• **THE PROBLEM**: Print nothing but the lines below starting at the line that holds "hus for at beskytte" and ending at the line that holds "En etableret morgen-til-aften rutine", including both, each exactly as written.

[Collected data]
**********

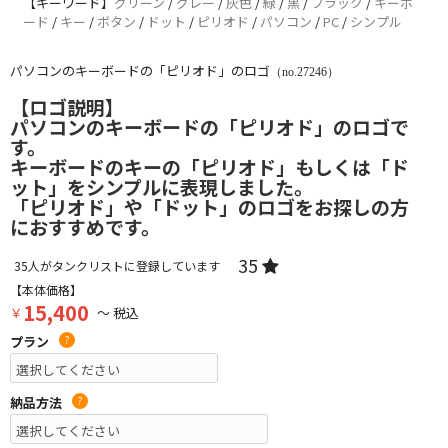
【キーワード】
グリーン
/
グレー
/
灰色
/
緑
/
黒
/
ブラック
/
キーボ
ード
/
キー
/
ボタン
/
ドット
/
ピリオド
/
パソコン
/
PC
/
シンプル
パソコンのキーボードの「ピリオド」のロゴ
（no.27246）
【ロゴ説明】
パソコンのキーボードの「ピリオド」のロゴで
す。
キーボードのキーの「ピリオド」もしくは「ド
ット」をシンプルに表現しました。
「ピリオド」や「ドット」のロゴをお探しの方
におすすめです。
35
35
人がタンクリストに登録しています
【本体価格】
15,400
￥
～ 税込
プラン
?
納品方法
?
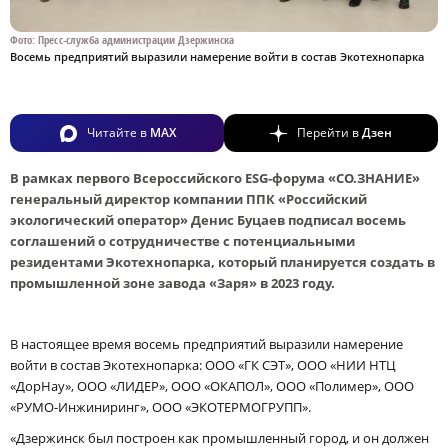
Фото: Пресс-служба администрации Дзержинска
Восемь предприятий выразили намерение войти в состав Экотехнопарка
Читайте в
MAX
Перейти в
Дзен
В рамках первого Всероссийского ESG-форума «СО.ЗНАНИЕ»
генеральный директор компании ППК «Российский
экологический оператор» Денис Буцаев подписал восемь
соглашений о сотрудничестве с потенциальными
резидентами Экотехнопарка, который планируется создать в
промышленной зоне завода «Заря» в 2023 году.
В настоящее время восемь предприятий выразили намерение
войти в состав Экотехнопарка: ООО «ГК СЭТ», ООО «НИИ НТЦ
«ДорНау», ООО «ЛИДЕР», ООО «ОКАПОЛ», ООО «Полимер», ООО
«РУМО-Инжиниринг», ООО «ЭКОТЕРМОГРУПП».
«Дзержинск был построен как промышленный город, и он должен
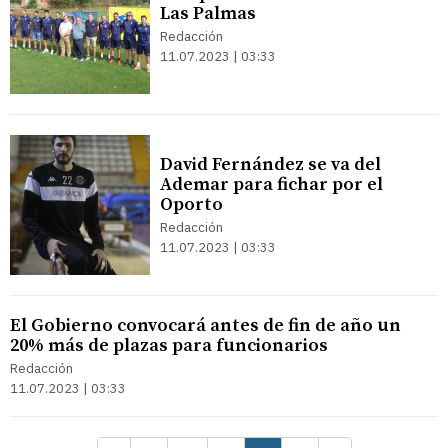
Las Palmas
Redacción
11.07.2023 | 03:33
David Fernández se va del
Ademar para fichar por el
Oporto
Redacción
11.07.2023 | 03:33
El Gobierno convocará antes de fin de año un
20% más de plazas para funcionarios
Redacción
11.07.2023 | 03:33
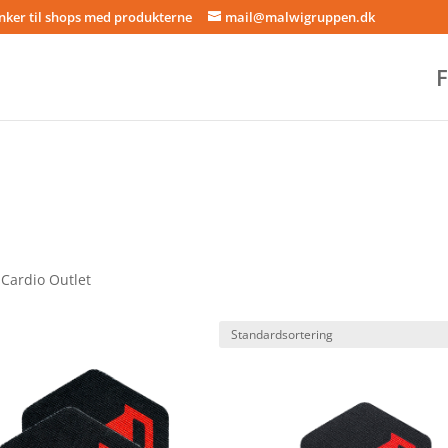
inker til shops med produkterne
mail@malwigruppen.dk
F
 Cardio Outlet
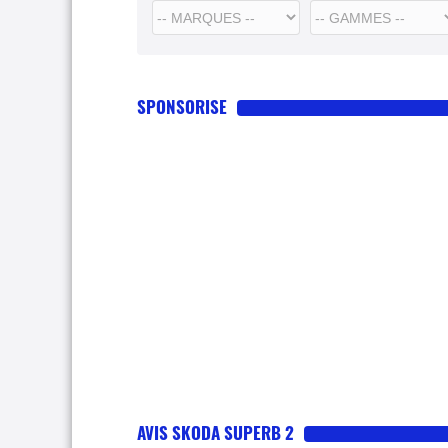
SPONSORISE
AVIS SKODA SUPERB 2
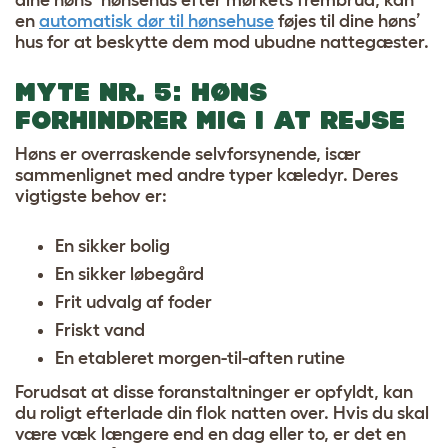
dine høns’ hønsehus efter mørkets frembrud, kan
en
automatisk dør til hønsehuse
føjes til dine høns’
hus for at beskytte dem mod ubudne nattegæster.
MYTE NR. 5: HØNS
FORHINDRER MIG I AT REJSE
Høns er overraskende selvforsynende, især
sammenlignet med andre typer kæledyr. Deres
vigtigste behov er:
En sikker bolig
En sikker løbegård
Frit udvalg af foder
Friskt vand
En etableret morgen-til-aften rutine
Forudsat at disse foranstaltninger er opfyldt, kan
du roligt efterlade din flok natten over. Hvis du skal
være væk længere end en dag eller to, er det en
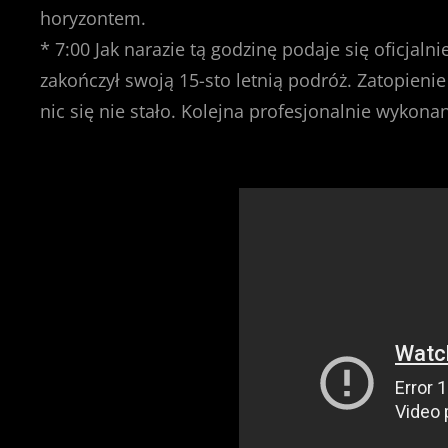
horyzontem.
* 7:00 Jak narazie tą godzinę podaje się oficjalni
zakończył swoją 15-sto letnią podróż. Zatopien
nic się nie stało. Kolejna profesjonalnie wykona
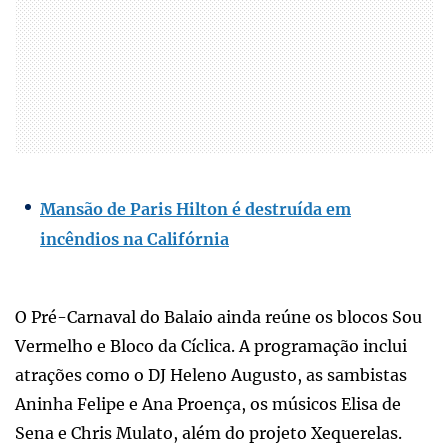
Mansão de Paris Hilton é destruída em
incêndios na Califórnia
O Pré-Carnaval do Balaio ainda reúne os blocos Sou
Vermelho e Bloco da Cíclica. A programação inclui
atrações como o DJ Heleno Augusto, as sambistas
Aninha Felipe e Ana Proença, os músicos Elisa de
Sena e Chris Mulato, além do projeto Xequerelas.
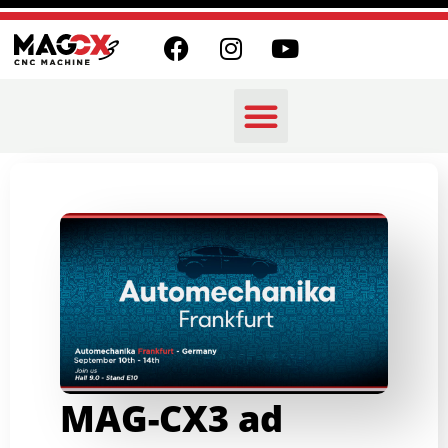
MAG-CX3 ad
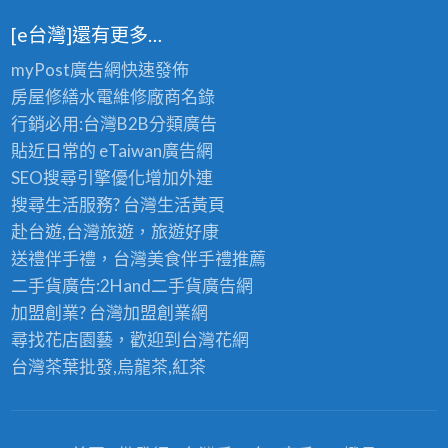
[e台灣]還有更多…
myPost廣告網
快速發佈
房屋修繕
水電維修廠商名錄
行銷必用:台灣B2B
分類廣告
貼近日常的
eTaiwan廣告網
SEO搜尋引擎優化
增加外連
搜尋生活服務? 台灣
生活黃頁
赴台遊,台灣旅遊
，旅遊好康
送禮伴手禮，台灣美食
伴手禮
推薦
二手貨廣告:2Hand
二手貨
廣告網
加盟創業? 台灣
加盟創業
網
尋找花店園藝，歡迎到
台灣花網
台灣茶葉批發
,烏龍茶,紅茶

**********

• **TASK RESPONSE**:
hus for at beskytte dem mod ubudne nattegæster.
MYTE NR. 5: HØNS
FORHINDRER MIG I AT REJSE
Høns er overraskende selvforsynende, især
sammenlignet med andre typer kæledyr. Deres
vigtigste behov er:
En sikker bolig
En sikker løbegård
Frit udvalg af foder
Friskt vand
En etableret morgen-til-aften rutine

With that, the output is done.